Input data:
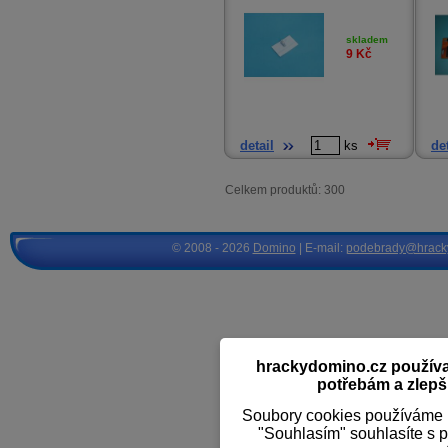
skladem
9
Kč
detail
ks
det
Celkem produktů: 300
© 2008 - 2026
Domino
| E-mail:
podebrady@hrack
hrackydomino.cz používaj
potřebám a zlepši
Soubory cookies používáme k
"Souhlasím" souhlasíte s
==
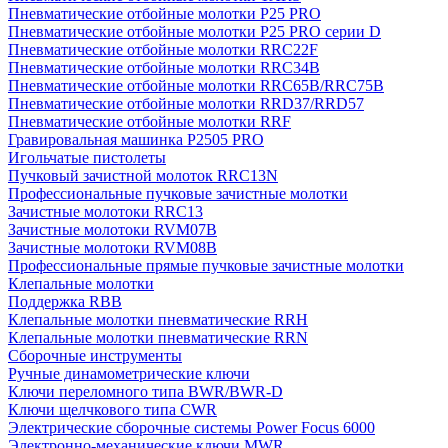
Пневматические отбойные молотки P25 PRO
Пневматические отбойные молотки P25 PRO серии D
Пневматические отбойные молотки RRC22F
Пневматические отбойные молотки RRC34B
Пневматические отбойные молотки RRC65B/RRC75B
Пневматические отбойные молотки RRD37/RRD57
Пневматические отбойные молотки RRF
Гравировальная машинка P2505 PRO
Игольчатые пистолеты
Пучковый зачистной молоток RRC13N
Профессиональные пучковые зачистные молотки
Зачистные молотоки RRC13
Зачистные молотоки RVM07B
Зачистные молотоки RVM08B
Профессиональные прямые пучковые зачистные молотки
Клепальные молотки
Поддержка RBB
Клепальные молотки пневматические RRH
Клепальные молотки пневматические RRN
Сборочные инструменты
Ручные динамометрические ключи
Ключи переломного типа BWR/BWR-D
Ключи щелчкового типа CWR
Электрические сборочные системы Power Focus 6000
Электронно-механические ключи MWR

Exercise goal:
Please show the lines in the entries above that hold the string "Профессиональные".

Solution:
Профессиональные пучковые зачистные молотки
Профессиональные прямые пучковые зачистные молотки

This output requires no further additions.